MCASA in the News: Lawmakers target spouses who drug, rape their partners

May 08th, 2019

When the 17th century English jurist Sir Matthew Hale declared rape could not happen within marriage because wedding vows implied a wife’s ongoing consent to sex, witches were still being burned at the stake. 

Three and a half centuries later, remnants of the so-called “marital rape exemption” or “spousal defense” still exist in most states. Although all 50 states had laws making marital rape a crime by 1993, many states’ marital rape laws have loopholes — not only involving the victim’s capacity to consent, but related to age, relationship, use of force or the nature of the penetration. Some impose short time-frames for victims to report spousal rape. 

Minnesota is the latest state to take action: The state Legislature voted this week to eliminate an exemption that protected spousal rape that occurred when a partner is drugged, unconscious, or otherwise incapacitated. 

In 2019, Maryland Delegate Charlotte Crutchfield introduced a bill to repeal the marital exemption for all sex crimes (House Bill 958). At the bill hearing, one delegate expressed concern about whether striking a spouse on the buttocks would then be a sex crime. (Note that is a crime to strike a spouse, Maryland law just permits marriage to be a defense to sex crimes.) Another raised religious concerns: “If your religion believes if you’re married, two are as one body, then what happens? Can you get a religious exemption?” 
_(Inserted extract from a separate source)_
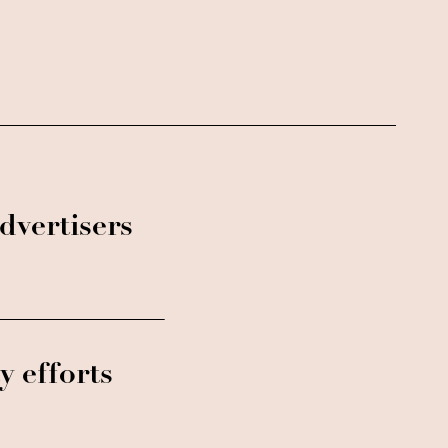
dvertisers
y efforts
MCASA testified in response " would have to rely on your faith and your commitment to that to not bring those charges. But that’s no place for the General Assembly.”  
-Lisae C. Jordan, Executive Director of MCASA

The bill to end the archaic law making marriage a defense to some sex crimes failed this session, but will be reintroduced next year. MCASA will continue to work for justice for Maryland sexual assault survivors by advocating for legislation that won't allow your legal relationship with another human being to permit rape.